Furthermore, we reached out to Novogene, who we outsourced for library preparation and shotgun metagenomic sequencing. According to Novogene, not all genetic material in a sample is used during their library preparation. The maximum amount of DNA to build a PCR-free metagenomic library at each time is approximately 1.5 µg of DNA. Although we submitted 184.4 µg of DNA (from the 400L-concentrate) and 25.6 µg of DNA (from the 5L-sample), we suspect only a fraction of the material was used for library preparation and subsequently sequenced. This may have limited the representation of low abundance vOTUs.
(11) Line 227: The statement that "but only 33.5% of viruses could be classified to the family-level" requires caution. Since the traditional Siphoviridae, Podoviridae, and Myoviridae families were abolished, many viruses currently lack family-level classification. Therefore, this taxonomic level may not be ideal for assessing novelty, as many viruses closely related to known types remain unassigned.
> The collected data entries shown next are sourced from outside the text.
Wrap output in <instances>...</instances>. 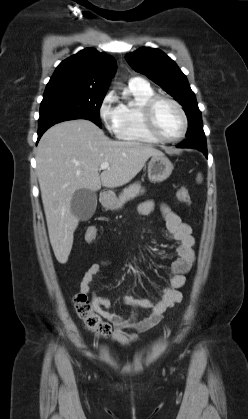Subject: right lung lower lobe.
<instances>
[{
	"instance_id": "98d812e1",
	"label": "right lung lower lobe",
	"mask_w": 248,
	"mask_h": 419,
	"mask_svg": "<svg viewBox=\"0 0 248 419\" xmlns=\"http://www.w3.org/2000/svg\"><path fill=\"white\" fill-rule=\"evenodd\" d=\"M74 119H86V118L84 116L75 115V114H60V115H54V116H50L45 119L39 120L38 140L43 135V133L52 125L62 122V121L74 120Z\"/></svg>"
}]
</instances>
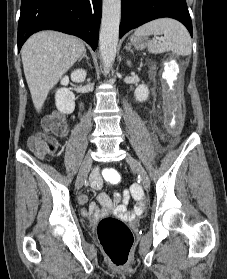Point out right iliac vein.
Wrapping results in <instances>:
<instances>
[{
	"mask_svg": "<svg viewBox=\"0 0 227 279\" xmlns=\"http://www.w3.org/2000/svg\"><path fill=\"white\" fill-rule=\"evenodd\" d=\"M91 164H92V157L91 155H87L81 165L80 171L76 178L75 187L77 190H79L83 186V183L91 167Z\"/></svg>",
	"mask_w": 227,
	"mask_h": 279,
	"instance_id": "obj_1",
	"label": "right iliac vein"
}]
</instances>
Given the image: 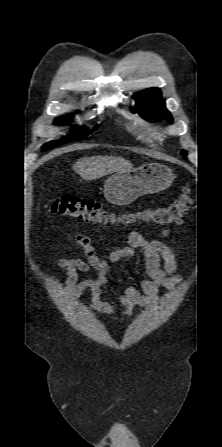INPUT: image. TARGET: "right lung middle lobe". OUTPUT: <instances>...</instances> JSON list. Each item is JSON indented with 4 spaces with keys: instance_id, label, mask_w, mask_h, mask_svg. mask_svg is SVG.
<instances>
[{
    "instance_id": "1",
    "label": "right lung middle lobe",
    "mask_w": 222,
    "mask_h": 447,
    "mask_svg": "<svg viewBox=\"0 0 222 447\" xmlns=\"http://www.w3.org/2000/svg\"><path fill=\"white\" fill-rule=\"evenodd\" d=\"M70 120H71V117H70V116L59 117V118H57V119L55 120L54 123H55L56 125H64V124H67ZM74 130H75L78 134H79L80 132H83L84 135L79 134L78 136L62 137L60 140H58V141L55 142L54 144H49V143L45 144V145L43 146V150L52 149V148H54V147H56V146H58V145H60V144H62V143H65V142L69 141V140H77V139L83 138V137L87 136L88 134L92 133V131H86V130H84V129L81 128V127H74Z\"/></svg>"
}]
</instances>
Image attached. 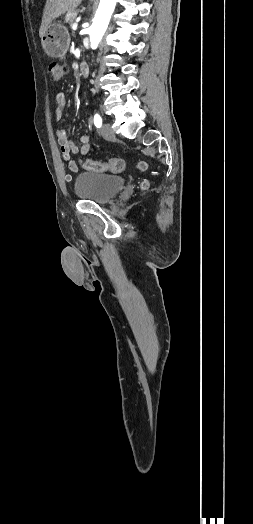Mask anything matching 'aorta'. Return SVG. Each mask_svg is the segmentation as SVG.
I'll use <instances>...</instances> for the list:
<instances>
[{"instance_id": "762f6f07", "label": "aorta", "mask_w": 253, "mask_h": 524, "mask_svg": "<svg viewBox=\"0 0 253 524\" xmlns=\"http://www.w3.org/2000/svg\"><path fill=\"white\" fill-rule=\"evenodd\" d=\"M117 0H100L92 25L89 28L91 46H97L101 41L115 9Z\"/></svg>"}]
</instances>
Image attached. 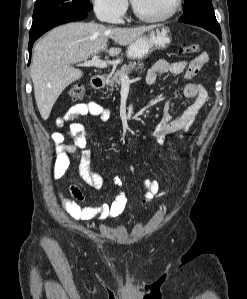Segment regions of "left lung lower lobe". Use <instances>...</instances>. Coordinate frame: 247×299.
Returning a JSON list of instances; mask_svg holds the SVG:
<instances>
[{
	"instance_id": "obj_1",
	"label": "left lung lower lobe",
	"mask_w": 247,
	"mask_h": 299,
	"mask_svg": "<svg viewBox=\"0 0 247 299\" xmlns=\"http://www.w3.org/2000/svg\"><path fill=\"white\" fill-rule=\"evenodd\" d=\"M183 23H187V24H191V25H195V26H199V27H202L204 29H207L208 31L216 34L218 36V38L221 40V30L218 29V28L211 27L209 25H206L203 22H198V21H185Z\"/></svg>"
}]
</instances>
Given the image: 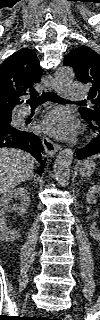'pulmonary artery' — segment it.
Returning a JSON list of instances; mask_svg holds the SVG:
<instances>
[{
    "label": "pulmonary artery",
    "mask_w": 100,
    "mask_h": 320,
    "mask_svg": "<svg viewBox=\"0 0 100 320\" xmlns=\"http://www.w3.org/2000/svg\"><path fill=\"white\" fill-rule=\"evenodd\" d=\"M67 90V99L71 101L84 99L87 94L86 88L79 83L69 84Z\"/></svg>",
    "instance_id": "obj_1"
}]
</instances>
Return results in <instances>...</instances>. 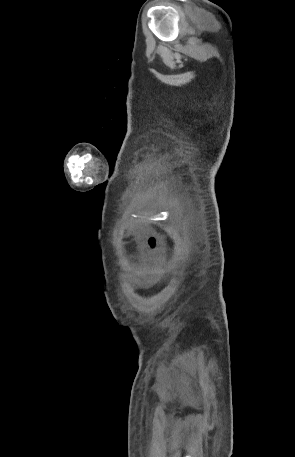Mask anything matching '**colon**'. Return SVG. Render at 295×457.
<instances>
[{
    "label": "colon",
    "mask_w": 295,
    "mask_h": 457,
    "mask_svg": "<svg viewBox=\"0 0 295 457\" xmlns=\"http://www.w3.org/2000/svg\"><path fill=\"white\" fill-rule=\"evenodd\" d=\"M159 246V238L157 236H151L148 239V247L152 252H155Z\"/></svg>",
    "instance_id": "1"
}]
</instances>
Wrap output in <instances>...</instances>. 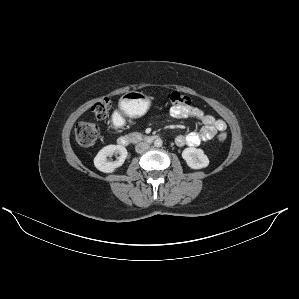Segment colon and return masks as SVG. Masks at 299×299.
I'll return each mask as SVG.
<instances>
[{"label": "colon", "mask_w": 299, "mask_h": 299, "mask_svg": "<svg viewBox=\"0 0 299 299\" xmlns=\"http://www.w3.org/2000/svg\"><path fill=\"white\" fill-rule=\"evenodd\" d=\"M166 100L169 106H186L189 104V98L178 92L170 91L166 95ZM110 109V101L107 98H103L96 102L92 107L94 116L98 119H104ZM100 134L99 127L92 122L79 123L75 128V139L81 146H91L96 142ZM219 141L223 142L227 139L226 133L222 132L218 135Z\"/></svg>", "instance_id": "obj_1"}]
</instances>
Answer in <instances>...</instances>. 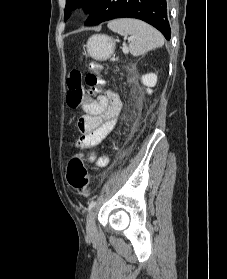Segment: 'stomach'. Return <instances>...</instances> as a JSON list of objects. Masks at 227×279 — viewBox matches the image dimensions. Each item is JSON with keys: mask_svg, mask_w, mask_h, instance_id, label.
I'll use <instances>...</instances> for the list:
<instances>
[{"mask_svg": "<svg viewBox=\"0 0 227 279\" xmlns=\"http://www.w3.org/2000/svg\"><path fill=\"white\" fill-rule=\"evenodd\" d=\"M116 40L107 35H92L86 44L87 54L95 60L105 61L115 51Z\"/></svg>", "mask_w": 227, "mask_h": 279, "instance_id": "0dacf381", "label": "stomach"}]
</instances>
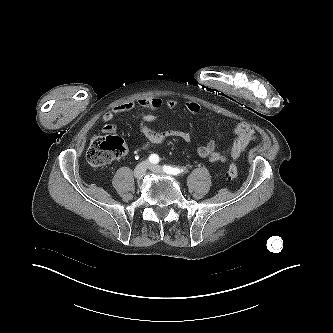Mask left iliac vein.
I'll return each instance as SVG.
<instances>
[{"label": "left iliac vein", "mask_w": 333, "mask_h": 333, "mask_svg": "<svg viewBox=\"0 0 333 333\" xmlns=\"http://www.w3.org/2000/svg\"><path fill=\"white\" fill-rule=\"evenodd\" d=\"M149 169L157 174H164V170L160 165L150 164Z\"/></svg>", "instance_id": "1"}]
</instances>
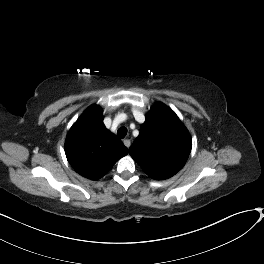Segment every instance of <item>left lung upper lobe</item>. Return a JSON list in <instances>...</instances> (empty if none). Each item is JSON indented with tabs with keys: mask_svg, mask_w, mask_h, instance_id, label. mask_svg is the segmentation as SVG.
I'll return each instance as SVG.
<instances>
[{
	"mask_svg": "<svg viewBox=\"0 0 264 264\" xmlns=\"http://www.w3.org/2000/svg\"><path fill=\"white\" fill-rule=\"evenodd\" d=\"M191 148L186 127L169 107L158 102L147 113L129 153L149 177L163 180L183 168Z\"/></svg>",
	"mask_w": 264,
	"mask_h": 264,
	"instance_id": "1",
	"label": "left lung upper lobe"
}]
</instances>
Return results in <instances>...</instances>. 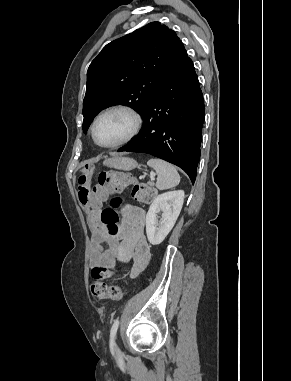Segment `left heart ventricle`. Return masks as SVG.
Masks as SVG:
<instances>
[{
	"label": "left heart ventricle",
	"mask_w": 291,
	"mask_h": 381,
	"mask_svg": "<svg viewBox=\"0 0 291 381\" xmlns=\"http://www.w3.org/2000/svg\"><path fill=\"white\" fill-rule=\"evenodd\" d=\"M133 118L125 112L103 116L96 125V137L102 144H112L126 137L133 128Z\"/></svg>",
	"instance_id": "obj_1"
}]
</instances>
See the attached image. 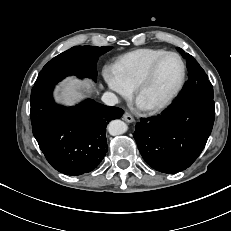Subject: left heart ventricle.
Here are the masks:
<instances>
[{
    "label": "left heart ventricle",
    "mask_w": 231,
    "mask_h": 231,
    "mask_svg": "<svg viewBox=\"0 0 231 231\" xmlns=\"http://www.w3.org/2000/svg\"><path fill=\"white\" fill-rule=\"evenodd\" d=\"M180 76L181 63L179 59L175 56L165 58L138 101L144 106L161 101L176 87Z\"/></svg>",
    "instance_id": "1"
}]
</instances>
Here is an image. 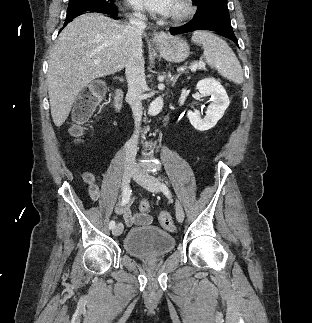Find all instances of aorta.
Instances as JSON below:
<instances>
[{
  "mask_svg": "<svg viewBox=\"0 0 312 323\" xmlns=\"http://www.w3.org/2000/svg\"><path fill=\"white\" fill-rule=\"evenodd\" d=\"M163 106V98L159 96V98H156V100H153V102H151L148 112L149 114H152V116H156V114H159V112H161Z\"/></svg>",
  "mask_w": 312,
  "mask_h": 323,
  "instance_id": "762f6f07",
  "label": "aorta"
}]
</instances>
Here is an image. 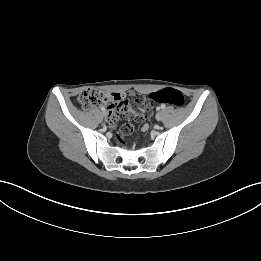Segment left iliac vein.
Returning a JSON list of instances; mask_svg holds the SVG:
<instances>
[{"instance_id":"1","label":"left iliac vein","mask_w":261,"mask_h":261,"mask_svg":"<svg viewBox=\"0 0 261 261\" xmlns=\"http://www.w3.org/2000/svg\"><path fill=\"white\" fill-rule=\"evenodd\" d=\"M162 118H163V113H162L161 111H159V112L156 114V119H157L158 121H161Z\"/></svg>"}]
</instances>
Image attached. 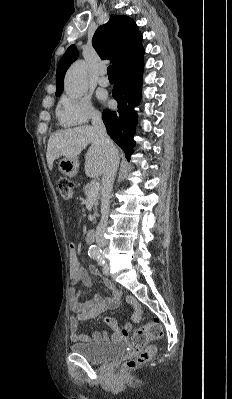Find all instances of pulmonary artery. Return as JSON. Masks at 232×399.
<instances>
[{"mask_svg":"<svg viewBox=\"0 0 232 399\" xmlns=\"http://www.w3.org/2000/svg\"><path fill=\"white\" fill-rule=\"evenodd\" d=\"M96 82L99 85L98 90H105L107 86H109V81L106 79V70L100 69L97 75Z\"/></svg>","mask_w":232,"mask_h":399,"instance_id":"obj_1","label":"pulmonary artery"}]
</instances>
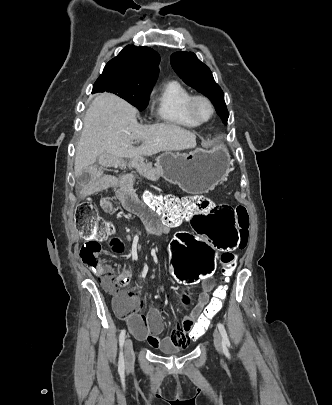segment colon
<instances>
[{
    "instance_id": "5ec220e1",
    "label": "colon",
    "mask_w": 332,
    "mask_h": 405,
    "mask_svg": "<svg viewBox=\"0 0 332 405\" xmlns=\"http://www.w3.org/2000/svg\"><path fill=\"white\" fill-rule=\"evenodd\" d=\"M145 210H152L165 223L192 220V227L174 234L171 240L170 275L178 287H197L199 281H208L215 274L220 257L221 283L207 307L198 312L194 329L189 331L190 342H201L203 331L208 330L210 318L222 308L227 294V283L236 265L235 249H244L248 242L249 215L242 207H232L231 202H216L205 196L153 194L145 189L140 194ZM215 206V207H214ZM213 208V211H202ZM238 223V227H237ZM75 224L87 239L81 246L80 257L89 268H103L99 239L112 230V226L98 213L93 203L81 201L75 209ZM113 256H122V247L112 248ZM107 289L114 295L115 307L129 312L135 297L122 291L121 282L111 271L103 275Z\"/></svg>"
}]
</instances>
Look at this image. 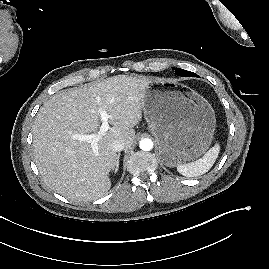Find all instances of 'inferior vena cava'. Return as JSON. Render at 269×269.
Returning a JSON list of instances; mask_svg holds the SVG:
<instances>
[{
    "label": "inferior vena cava",
    "mask_w": 269,
    "mask_h": 269,
    "mask_svg": "<svg viewBox=\"0 0 269 269\" xmlns=\"http://www.w3.org/2000/svg\"><path fill=\"white\" fill-rule=\"evenodd\" d=\"M112 149L115 152L122 151L125 148V143L122 140H116L112 143Z\"/></svg>",
    "instance_id": "1"
}]
</instances>
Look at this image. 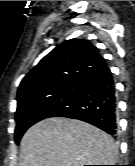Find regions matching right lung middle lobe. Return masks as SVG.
<instances>
[{
    "instance_id": "obj_1",
    "label": "right lung middle lobe",
    "mask_w": 135,
    "mask_h": 166,
    "mask_svg": "<svg viewBox=\"0 0 135 166\" xmlns=\"http://www.w3.org/2000/svg\"><path fill=\"white\" fill-rule=\"evenodd\" d=\"M73 97V87L61 88L52 94L19 105L16 110L15 142L33 124L51 117L58 110L66 108Z\"/></svg>"
}]
</instances>
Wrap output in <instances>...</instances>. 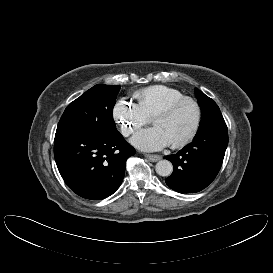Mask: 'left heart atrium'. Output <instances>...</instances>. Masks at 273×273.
Instances as JSON below:
<instances>
[{
	"instance_id": "39dd6f15",
	"label": "left heart atrium",
	"mask_w": 273,
	"mask_h": 273,
	"mask_svg": "<svg viewBox=\"0 0 273 273\" xmlns=\"http://www.w3.org/2000/svg\"><path fill=\"white\" fill-rule=\"evenodd\" d=\"M131 143L142 151H155L170 144L164 134L156 127L137 132L131 138Z\"/></svg>"
}]
</instances>
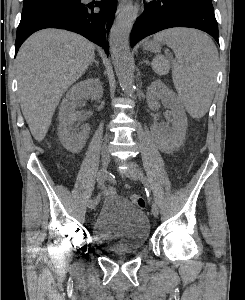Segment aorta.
I'll return each mask as SVG.
<instances>
[{
    "label": "aorta",
    "instance_id": "aorta-1",
    "mask_svg": "<svg viewBox=\"0 0 245 300\" xmlns=\"http://www.w3.org/2000/svg\"><path fill=\"white\" fill-rule=\"evenodd\" d=\"M138 8L128 6L116 18L110 31V52L119 83L128 95L134 93V75L129 48V35L137 17Z\"/></svg>",
    "mask_w": 245,
    "mask_h": 300
}]
</instances>
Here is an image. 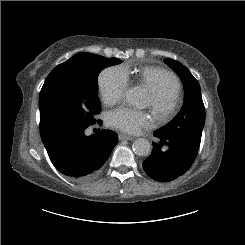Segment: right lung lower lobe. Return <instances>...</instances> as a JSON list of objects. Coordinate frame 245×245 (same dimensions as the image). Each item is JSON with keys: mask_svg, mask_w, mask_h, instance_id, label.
<instances>
[{"mask_svg": "<svg viewBox=\"0 0 245 245\" xmlns=\"http://www.w3.org/2000/svg\"><path fill=\"white\" fill-rule=\"evenodd\" d=\"M85 129L63 130L43 141L53 165L79 181L95 177L118 142V136L109 130L86 136Z\"/></svg>", "mask_w": 245, "mask_h": 245, "instance_id": "1", "label": "right lung lower lobe"}]
</instances>
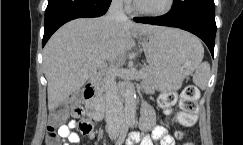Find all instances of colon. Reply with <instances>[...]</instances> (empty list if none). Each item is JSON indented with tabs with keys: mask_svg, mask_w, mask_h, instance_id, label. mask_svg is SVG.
<instances>
[{
	"mask_svg": "<svg viewBox=\"0 0 243 145\" xmlns=\"http://www.w3.org/2000/svg\"><path fill=\"white\" fill-rule=\"evenodd\" d=\"M199 98V90L193 85H189L183 89L180 95V111L175 116V122L184 127H190L196 122L197 101ZM176 101V95L168 92L161 95L159 99L160 106L170 113ZM83 108L79 105L76 95H70L65 102L59 104L50 115L49 125L46 132V145H61L58 138V127L62 121L72 114L75 118L83 115ZM79 130L83 134H87L92 130V123L88 120H81ZM178 138H183L184 133L178 132ZM183 145H193L186 143Z\"/></svg>",
	"mask_w": 243,
	"mask_h": 145,
	"instance_id": "obj_1",
	"label": "colon"
}]
</instances>
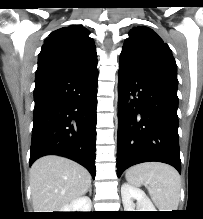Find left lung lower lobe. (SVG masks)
I'll return each mask as SVG.
<instances>
[{
	"label": "left lung lower lobe",
	"instance_id": "obj_1",
	"mask_svg": "<svg viewBox=\"0 0 203 219\" xmlns=\"http://www.w3.org/2000/svg\"><path fill=\"white\" fill-rule=\"evenodd\" d=\"M117 175L158 161L181 173L177 83L119 63Z\"/></svg>",
	"mask_w": 203,
	"mask_h": 219
}]
</instances>
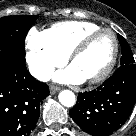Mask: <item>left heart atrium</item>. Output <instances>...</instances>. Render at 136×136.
<instances>
[{
  "mask_svg": "<svg viewBox=\"0 0 136 136\" xmlns=\"http://www.w3.org/2000/svg\"><path fill=\"white\" fill-rule=\"evenodd\" d=\"M54 79L63 83H81L85 80L83 76L72 66L55 73Z\"/></svg>",
  "mask_w": 136,
  "mask_h": 136,
  "instance_id": "left-heart-atrium-1",
  "label": "left heart atrium"
}]
</instances>
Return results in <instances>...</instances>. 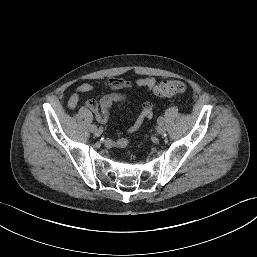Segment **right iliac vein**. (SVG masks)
<instances>
[{"label":"right iliac vein","mask_w":257,"mask_h":257,"mask_svg":"<svg viewBox=\"0 0 257 257\" xmlns=\"http://www.w3.org/2000/svg\"><path fill=\"white\" fill-rule=\"evenodd\" d=\"M93 133H94L95 136L98 137V136H100V135L102 134V130H101L100 128H99V129L97 128V129H95V130L93 131Z\"/></svg>","instance_id":"obj_1"}]
</instances>
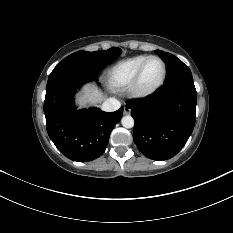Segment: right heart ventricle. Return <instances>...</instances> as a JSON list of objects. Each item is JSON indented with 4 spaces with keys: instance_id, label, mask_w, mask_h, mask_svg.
Returning <instances> with one entry per match:
<instances>
[{
    "instance_id": "obj_1",
    "label": "right heart ventricle",
    "mask_w": 233,
    "mask_h": 233,
    "mask_svg": "<svg viewBox=\"0 0 233 233\" xmlns=\"http://www.w3.org/2000/svg\"><path fill=\"white\" fill-rule=\"evenodd\" d=\"M147 57L148 55H137L115 64L108 74L111 87L118 90L129 88L138 68Z\"/></svg>"
}]
</instances>
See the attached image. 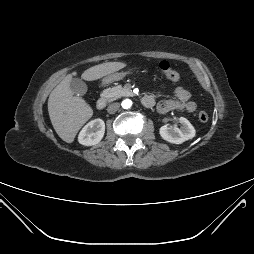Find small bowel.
<instances>
[{"label":"small bowel","mask_w":254,"mask_h":254,"mask_svg":"<svg viewBox=\"0 0 254 254\" xmlns=\"http://www.w3.org/2000/svg\"><path fill=\"white\" fill-rule=\"evenodd\" d=\"M174 96L175 99H166L160 101L157 104L158 112L167 113L172 110H185L187 112H194L196 110L197 105L194 101L191 100V94L187 89L183 87H176L174 89Z\"/></svg>","instance_id":"obj_1"}]
</instances>
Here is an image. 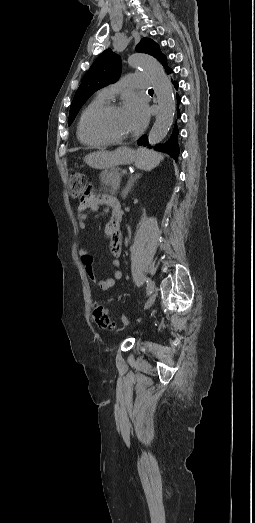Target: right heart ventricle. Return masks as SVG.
I'll use <instances>...</instances> for the list:
<instances>
[{
  "instance_id": "1",
  "label": "right heart ventricle",
  "mask_w": 255,
  "mask_h": 523,
  "mask_svg": "<svg viewBox=\"0 0 255 523\" xmlns=\"http://www.w3.org/2000/svg\"><path fill=\"white\" fill-rule=\"evenodd\" d=\"M110 98H107L105 97L103 94H101L100 92H98L93 98H91L87 104L84 106L81 114H80V117H79V120H78V124H77V135H78V138L79 140L83 143V144H86V145H99L101 144L102 142H99L97 140H94V139H91L89 138L84 129H83V121H84V118L86 116V114L92 109L94 108L95 106L99 105V104H102L104 102H107L109 101Z\"/></svg>"
}]
</instances>
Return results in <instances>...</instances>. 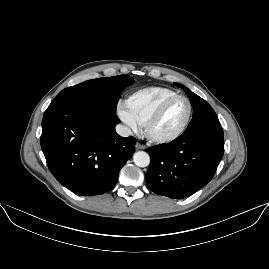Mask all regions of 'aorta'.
<instances>
[{"label": "aorta", "instance_id": "1", "mask_svg": "<svg viewBox=\"0 0 269 269\" xmlns=\"http://www.w3.org/2000/svg\"><path fill=\"white\" fill-rule=\"evenodd\" d=\"M133 161L138 167H147L150 163V157L148 153L144 151H138L134 153Z\"/></svg>", "mask_w": 269, "mask_h": 269}]
</instances>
We appreciate the reviewer for bringing up this topic. We recognize the current limitation in the viral metagenomic landscape. Many viruses lack-family level classification due to ICTV taxonomic restructuring and the lack of reference genomes present in a database. A large fraction of viral sequences constitute “viral dark matter.” From a single metagenomic dataset, viral dark matter ranges from 60-90% of vOTUs. Within our own dataset, it is also dominated by viral dark matter. Between 60.9% (outlier/singles from vCONTact2) and 66.5% (unclassified from PhaGCN) of vOTUs are in this group. Although a substantial fraction of vOTUs is unknown, the remaining identifiable sequences provide some biological context, enable validation of sampling strategies and comparative analyses between samples. To complement vCONTact2 results, we utilized PhaGCN to classify each vOTU as a means to compare taxa derived from each sampled biome from one another and not to assess novelty of the metagenomic dataset. We aimed to provide measurable and interpretable context to our metagenomes. However, due to the substantial variability and uncertainty in the field and our dataset, we revised the text to highlight the large fraction of unclassified sequences and their implications.
(12) Supplementary Figure 5: The legend does not clearly explain the two inner rings. One may correspond to GC skew, but this should be explicitly stated.
Well spotted! We have made the appropriate corrections.
(13) Line 325: The reference to "50 mL samples" is unclear-please specify which samples this refers to.